What to produce. Taking the line with "9 FÉV. 2017 • 16:15" as the start, reproduce every line until the records end, exactly and with nothing added.

Supplied material.
== == ==
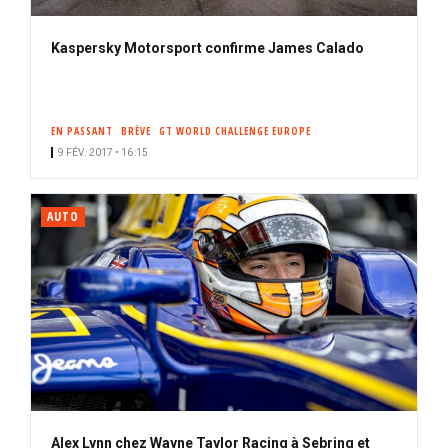
Kaspersky Motorsport confirme James Calado
EN PASSANT
BRÈVE
GT WORLD CHALLENGE EUROPE
9 FÉV. 2017 • 16:15
AUTO
Alex Lynn chez Wayne Taylor Racing à Sebring et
== == ==
Written reply.
9 FÉV. 2017 • 16:15
AUTO
Alex Lynn chez Wayne Taylor Racing à Sebring et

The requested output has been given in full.